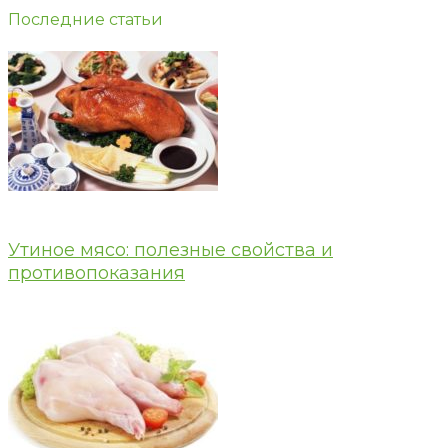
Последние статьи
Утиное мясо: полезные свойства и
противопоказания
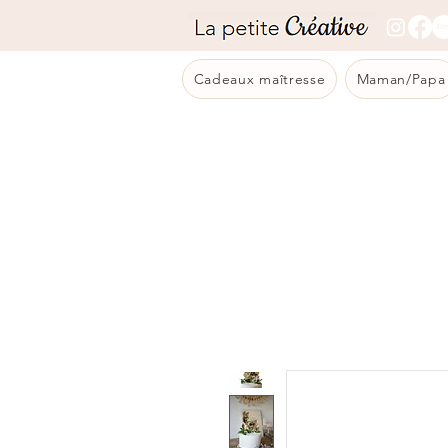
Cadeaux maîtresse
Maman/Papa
───
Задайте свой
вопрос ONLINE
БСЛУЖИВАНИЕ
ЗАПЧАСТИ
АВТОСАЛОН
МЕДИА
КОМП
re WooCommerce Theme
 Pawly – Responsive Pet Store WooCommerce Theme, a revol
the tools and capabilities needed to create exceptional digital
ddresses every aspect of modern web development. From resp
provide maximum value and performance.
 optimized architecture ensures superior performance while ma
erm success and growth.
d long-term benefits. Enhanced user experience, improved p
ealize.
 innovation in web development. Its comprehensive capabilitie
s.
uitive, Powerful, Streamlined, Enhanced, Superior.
───
▶ _Exercise directions_
Please report how many lines of the material above contain the string "Enhanced", with no other words.

▶ _Answer space_
2